I'm working on a problem to understand the relationship between two point-based datasets with different sampling patterns.
We surveyed random subset of properties in a neighborhood for the presence of object X, and then used aerial imagery to tag all the objects of type Y we could see. So objects of type X have both a binary value (present or absent from a property) and a magnitude value (how many); type X have lat/lons at the property scale.
Objects of type Y have lat/lons at an scale equal to the resolution of the imagery, which is like 30cm - 1m, so much finer than property scale. The aerial imagery also covers the whole neighborhood, e.g. all properties, not a subset of properties.
I'm trying to determine if there's any relationship between the 1/0 value or magnitude of type X based on the (number within a radius? clustering?) of visible objects Y, but I don't have much of a background in spatial statistics.
I've tried adapting methods like KCross.Inhom & creating my own inhomogenous poisson process etc, but I don't really know if this is a valid approach given the different spatial scales of the data and the results are difficult to interpret.

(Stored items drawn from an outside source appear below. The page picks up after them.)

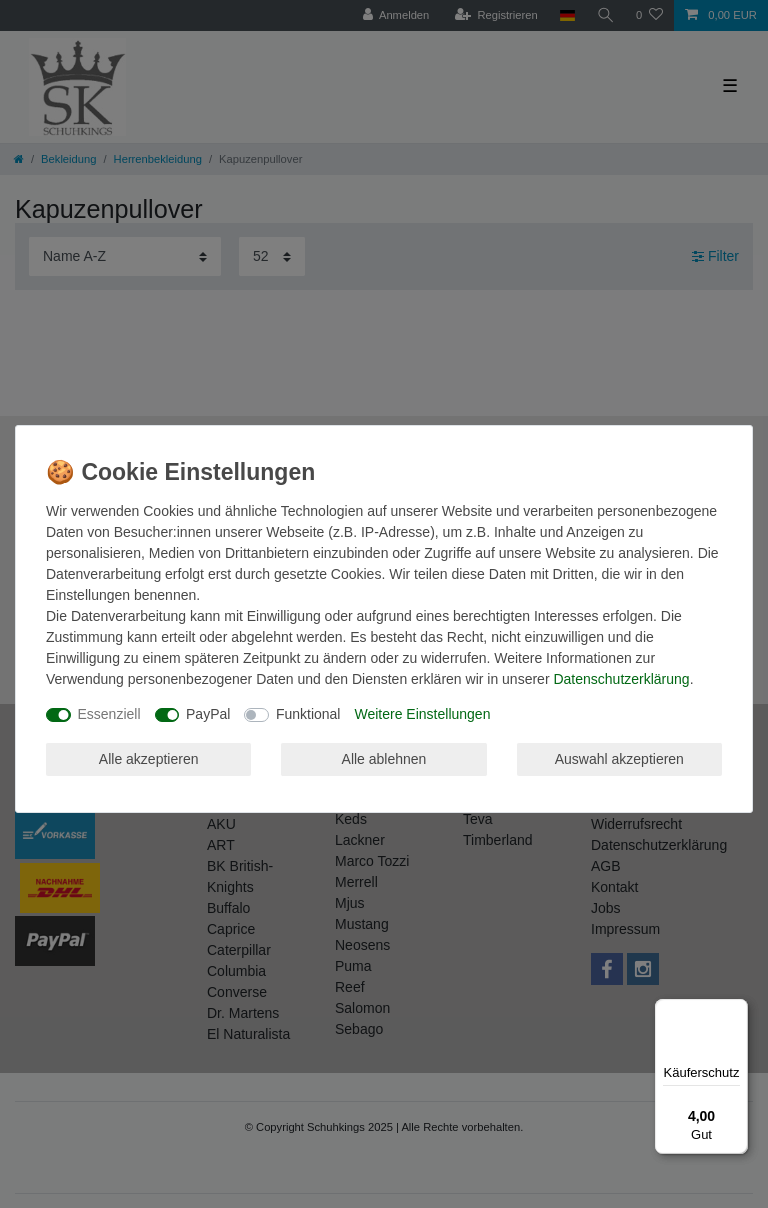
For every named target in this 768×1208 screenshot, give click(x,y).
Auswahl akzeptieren (619, 759)
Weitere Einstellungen (422, 714)
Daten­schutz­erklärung (621, 679)
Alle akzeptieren (149, 759)
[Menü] (736, 1011)
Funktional (308, 714)
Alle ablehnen (384, 759)
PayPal (208, 714)
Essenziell (109, 714)
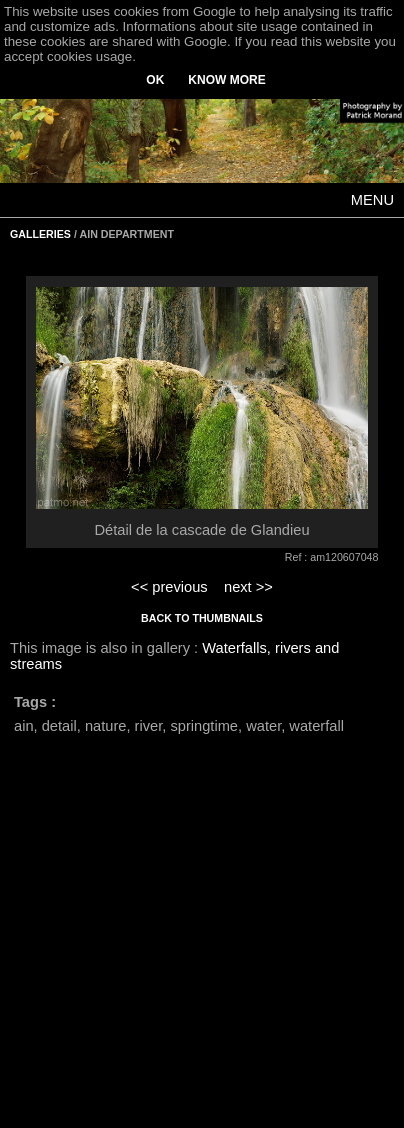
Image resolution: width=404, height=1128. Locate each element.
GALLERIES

I've done an adaptive density interpolation over all objects of Type Y but don't really know how to compare if the value of type X has any relationship to the density (positive or negative).
Essentially, I want to do a montecarlo simulation giving all houses in the neighborhood a 1/0 value for object X and noting their proximity to (the denisty? clustering?) of object Y and then see if the pattern I actually observed is random or significant.